──────── DATASET ENTRIES
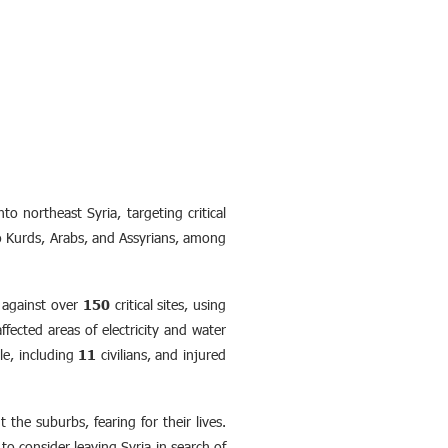
 northeast Syria, targeting critical
 to Kurds, Arabs, and Assyrians, among
s against over
150
critical sites, using
fected areas of electricity and water
e, including
11
civilians, and injured
the suburbs, fearing for their lives.
 to consider leaving Syria in search of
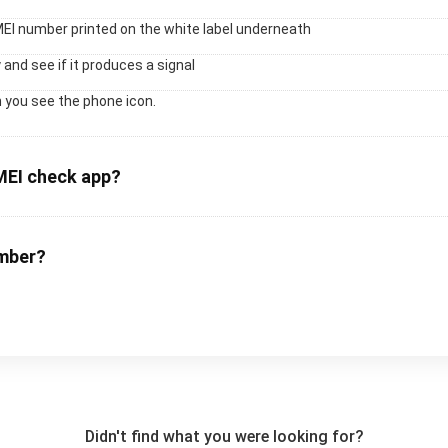
MEI number printed on the white label underneath
 and see if it produces a signal
 you see the phone icon.
MEI check app?
umber?
Didn't find what you were looking for?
────────────────
#### [ASSIGNMENT]
The lines to copy are those above that contain "critical".

#### [EXPECTED ANSWER]
 northeast Syria, targeting critical
critical sites, using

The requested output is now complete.